## WHAT IS BEING ASKED
Below is a block of entries; repeat all of it exactly but omit the pictures.

## INFORMATION SHOWN

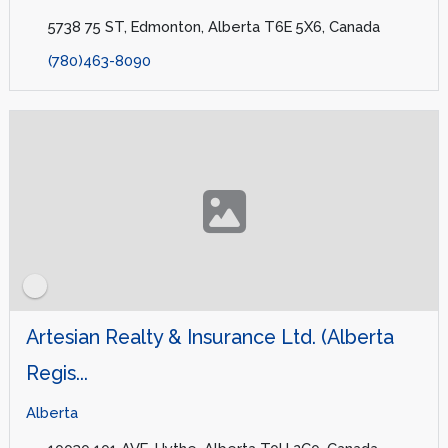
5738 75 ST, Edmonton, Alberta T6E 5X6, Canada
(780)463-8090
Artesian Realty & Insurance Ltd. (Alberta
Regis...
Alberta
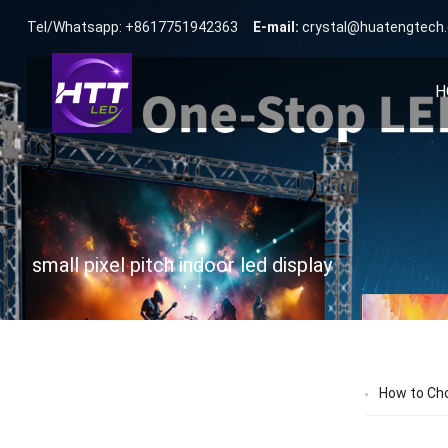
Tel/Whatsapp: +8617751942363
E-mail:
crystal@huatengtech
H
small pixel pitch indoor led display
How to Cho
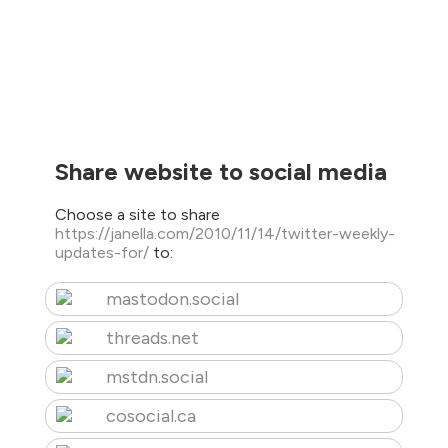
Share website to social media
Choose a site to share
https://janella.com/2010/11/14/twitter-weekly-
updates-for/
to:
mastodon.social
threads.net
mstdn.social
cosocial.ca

## RESULT
5738 75 ST, Edmonton, Alberta T6E 5X6, Canada
(780)463-8090
Artesian Realty & Insurance Ltd. (Alberta
Regis...
Alberta
Tel/Whatsapp: +8617751942363
E-mail:
crystal@huatengtech
H
small pixel pitch indoor led display
How to Cho
Share website to social media
Choose a site to share
https://janella.com/2010/11/14/twitter-weekly-
updates-for/
to:
mastodon.social
threads.net
mstdn.social
cosocial.ca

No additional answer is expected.